Three years ago, an independent watchdog group ranked Nevada's campaign finance transparency laws 45th in the nation - an "F" rating underscored by high-profile campaign finance hijinks in the past few months.

"The problem we have in Nevada," said Secretary of State Ross Miller, "is that we're perceived as being the Wild Wild West and have a reputation that anything goes."

Miller, who oversees the state's elections, finally found success changing those laws earlier this month after four years of trying. Gov. Brian Sandoval signed three bills that make a variety of changes in disclosure laws, from requiring candidates to file campaign contribution forms online, to requiring a disclosure on any ad $100 or more, so voters know when large, out-of-state advocacy groups are trying to influence Nevada politics.

"In previous sessions, it felt like pushing a rock up the hill," Miller said of the bills. "Every session, people forgot about the importance of the issue."

Votes were still split, but Miller said several controversies made it easier this time around for lawmakers to see holes in state election law.

Rory Reid, who failed a 2010 gubernatorial bid against Sandoval, was under investigation for skirting rules after his campaign created 90 smaller PACs and funneled donations through them from a large, umbrella PAC. Reid earlier this month paid an administrative fine of $25,000, but said he thought all along that the funding structure he used in his campaign was legal.

Another controversy cropped up after dozens of lawmakers received contributions from a company hoping to legalize Internet poker. Pokerstars is based overseas, and federal rules ban international contributions; one of the new campaign laws will clarify the ban in state law.

A criminal complaint filed Friday against a former Nevada Assemblyman brought the issue to the forefront again. The state attorney general alleges that Morse Arberry Jr. diverted more than $121,000 in campaign contributions to his personal checking account during the 2008 election cycle.

Miller says his office wants to "repair the perception" that political groups can get away with murder in Nevada.

Among the changes that will be in place by the 2012 election season:

Candidates will file all their reports electronically through the secretary of state's office. Existing law has candidates filing at different locations, including county clerk offices. The new system will create a database that voters can search by candidate, contributor, dollar amount and other data. It upgrades a system that required state staff to scan piles of handwritten documents into the system, and that only allowed voters to search reports by candidate.

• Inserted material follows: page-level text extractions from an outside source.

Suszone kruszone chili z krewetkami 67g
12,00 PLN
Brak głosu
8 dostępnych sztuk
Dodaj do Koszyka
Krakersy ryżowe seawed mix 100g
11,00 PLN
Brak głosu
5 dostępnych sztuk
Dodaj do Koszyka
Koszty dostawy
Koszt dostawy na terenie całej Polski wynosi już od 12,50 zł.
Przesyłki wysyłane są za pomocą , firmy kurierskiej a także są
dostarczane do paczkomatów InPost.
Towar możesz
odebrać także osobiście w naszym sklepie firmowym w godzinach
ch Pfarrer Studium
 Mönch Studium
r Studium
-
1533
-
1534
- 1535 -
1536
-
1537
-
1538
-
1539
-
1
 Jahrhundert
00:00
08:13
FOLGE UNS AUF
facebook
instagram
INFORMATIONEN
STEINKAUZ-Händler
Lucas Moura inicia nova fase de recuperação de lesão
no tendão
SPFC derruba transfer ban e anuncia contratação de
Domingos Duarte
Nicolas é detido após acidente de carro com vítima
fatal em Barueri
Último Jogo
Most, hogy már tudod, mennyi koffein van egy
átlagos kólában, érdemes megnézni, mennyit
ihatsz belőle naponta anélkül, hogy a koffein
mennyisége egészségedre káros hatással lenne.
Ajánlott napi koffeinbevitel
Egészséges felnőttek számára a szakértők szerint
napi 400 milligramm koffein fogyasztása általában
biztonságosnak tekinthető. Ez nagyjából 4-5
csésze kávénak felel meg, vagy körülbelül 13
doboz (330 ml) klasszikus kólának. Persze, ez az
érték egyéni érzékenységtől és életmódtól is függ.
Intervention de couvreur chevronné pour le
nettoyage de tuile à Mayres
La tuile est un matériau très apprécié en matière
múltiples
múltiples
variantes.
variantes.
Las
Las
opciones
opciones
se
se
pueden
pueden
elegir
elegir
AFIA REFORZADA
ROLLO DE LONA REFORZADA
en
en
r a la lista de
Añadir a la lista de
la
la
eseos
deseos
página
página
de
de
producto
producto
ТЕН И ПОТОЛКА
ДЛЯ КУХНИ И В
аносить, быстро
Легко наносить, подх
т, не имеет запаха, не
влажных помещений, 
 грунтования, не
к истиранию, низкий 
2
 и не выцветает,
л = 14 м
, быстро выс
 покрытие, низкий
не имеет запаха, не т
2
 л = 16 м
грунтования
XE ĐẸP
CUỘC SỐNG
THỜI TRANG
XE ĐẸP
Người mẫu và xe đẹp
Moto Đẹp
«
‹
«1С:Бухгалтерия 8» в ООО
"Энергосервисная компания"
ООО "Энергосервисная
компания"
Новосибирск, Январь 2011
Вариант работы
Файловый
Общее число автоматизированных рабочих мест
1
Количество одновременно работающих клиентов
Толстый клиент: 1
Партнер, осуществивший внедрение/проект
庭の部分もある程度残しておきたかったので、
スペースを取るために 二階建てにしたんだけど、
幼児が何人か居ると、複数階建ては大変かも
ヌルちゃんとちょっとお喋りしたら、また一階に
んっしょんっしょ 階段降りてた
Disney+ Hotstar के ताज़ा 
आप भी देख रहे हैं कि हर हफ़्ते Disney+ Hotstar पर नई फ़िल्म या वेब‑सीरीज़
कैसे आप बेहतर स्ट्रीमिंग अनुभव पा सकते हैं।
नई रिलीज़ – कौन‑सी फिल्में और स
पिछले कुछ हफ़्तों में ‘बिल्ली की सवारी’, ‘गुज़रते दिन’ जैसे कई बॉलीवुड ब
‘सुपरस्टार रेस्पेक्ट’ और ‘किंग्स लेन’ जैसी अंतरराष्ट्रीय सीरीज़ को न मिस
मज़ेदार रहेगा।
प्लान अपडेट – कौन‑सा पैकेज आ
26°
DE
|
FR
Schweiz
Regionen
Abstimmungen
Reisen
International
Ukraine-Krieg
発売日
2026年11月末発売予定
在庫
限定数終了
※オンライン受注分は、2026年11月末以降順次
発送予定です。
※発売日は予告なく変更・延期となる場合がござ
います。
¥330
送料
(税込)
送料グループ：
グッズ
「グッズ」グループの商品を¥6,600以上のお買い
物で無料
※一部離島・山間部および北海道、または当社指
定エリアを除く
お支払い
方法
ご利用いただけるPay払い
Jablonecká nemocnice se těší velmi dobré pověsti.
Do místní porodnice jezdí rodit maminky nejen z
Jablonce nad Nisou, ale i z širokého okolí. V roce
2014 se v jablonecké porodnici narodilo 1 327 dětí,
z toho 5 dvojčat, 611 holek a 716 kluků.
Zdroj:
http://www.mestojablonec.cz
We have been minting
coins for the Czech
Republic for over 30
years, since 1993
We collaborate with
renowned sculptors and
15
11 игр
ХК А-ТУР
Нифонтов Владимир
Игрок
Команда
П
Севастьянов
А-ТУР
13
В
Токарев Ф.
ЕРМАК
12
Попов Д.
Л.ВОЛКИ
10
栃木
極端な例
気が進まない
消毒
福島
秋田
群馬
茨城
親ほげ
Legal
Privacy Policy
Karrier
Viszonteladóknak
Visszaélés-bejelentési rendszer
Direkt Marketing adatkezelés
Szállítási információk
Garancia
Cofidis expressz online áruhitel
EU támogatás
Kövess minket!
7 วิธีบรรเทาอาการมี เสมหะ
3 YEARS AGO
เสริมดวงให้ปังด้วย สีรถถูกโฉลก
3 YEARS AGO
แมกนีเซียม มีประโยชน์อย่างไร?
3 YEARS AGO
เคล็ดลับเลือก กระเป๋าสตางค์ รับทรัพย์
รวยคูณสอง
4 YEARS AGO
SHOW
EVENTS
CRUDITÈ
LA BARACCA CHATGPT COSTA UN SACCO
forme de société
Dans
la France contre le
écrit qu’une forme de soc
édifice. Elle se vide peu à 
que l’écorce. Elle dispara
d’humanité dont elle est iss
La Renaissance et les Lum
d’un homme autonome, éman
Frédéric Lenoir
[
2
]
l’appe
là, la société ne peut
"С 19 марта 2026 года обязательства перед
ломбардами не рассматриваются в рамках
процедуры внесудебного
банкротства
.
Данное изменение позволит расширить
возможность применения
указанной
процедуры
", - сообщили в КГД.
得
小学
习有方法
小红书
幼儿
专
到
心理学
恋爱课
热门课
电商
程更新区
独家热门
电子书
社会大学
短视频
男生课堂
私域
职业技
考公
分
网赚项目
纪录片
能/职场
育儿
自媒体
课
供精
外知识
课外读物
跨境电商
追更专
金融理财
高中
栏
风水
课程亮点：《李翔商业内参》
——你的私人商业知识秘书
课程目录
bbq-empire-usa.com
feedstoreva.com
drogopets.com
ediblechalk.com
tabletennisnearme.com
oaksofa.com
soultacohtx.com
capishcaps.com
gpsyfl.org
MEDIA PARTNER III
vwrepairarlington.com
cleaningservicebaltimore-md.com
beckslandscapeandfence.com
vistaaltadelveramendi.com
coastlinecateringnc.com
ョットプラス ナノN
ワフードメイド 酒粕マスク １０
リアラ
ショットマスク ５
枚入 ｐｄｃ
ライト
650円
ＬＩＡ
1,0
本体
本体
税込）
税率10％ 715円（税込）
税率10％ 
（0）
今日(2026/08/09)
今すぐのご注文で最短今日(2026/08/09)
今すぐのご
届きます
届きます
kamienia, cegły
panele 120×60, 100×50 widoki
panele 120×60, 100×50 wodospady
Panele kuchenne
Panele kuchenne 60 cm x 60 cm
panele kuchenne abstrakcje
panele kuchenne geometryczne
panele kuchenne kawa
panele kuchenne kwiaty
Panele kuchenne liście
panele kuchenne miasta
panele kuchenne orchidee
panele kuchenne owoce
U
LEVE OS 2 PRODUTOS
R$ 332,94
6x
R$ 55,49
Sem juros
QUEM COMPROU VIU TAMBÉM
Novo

Contribution and expense reports will be due four days before early voting begins so an increasing number of Nevadans who vote early can do more research before making their decision. The extra reports are in addition to the ones already due just before election day.

All ads, billboards and radio spots that cost more than $100 now must identify who paid for them. Anyone who spends more than $100 to influence an election must also register with the secretary of state and file expense reports.

Opponents say portions of the laws are too strict, and the extra paperwork and looming penalties could discourage average citizens from participating in elections.

"We want to be as transparent as possible," said Sen. James Settelmeyer, R-Minden, who vetted the laws as part of the Senate elections committee. "But to maintain the concept of a citizen Legislature, it can't be so cumbersome that a citizen can't participate."

He also worried that the electronic filing could oust candidates who don't have computer access.

Anne Bauer, a researcher with the National Institute on Money in State Politics, said some of the new laws are strong compared with those in other states - the $100 threshold for registering with the secretary of state is one of the lowest in the country.

But she added that the measures will make information more useable, and give voters a better picture of who is influencing the people on the ballot.

"Sunshine is incredibly important to democracy," Bauer said.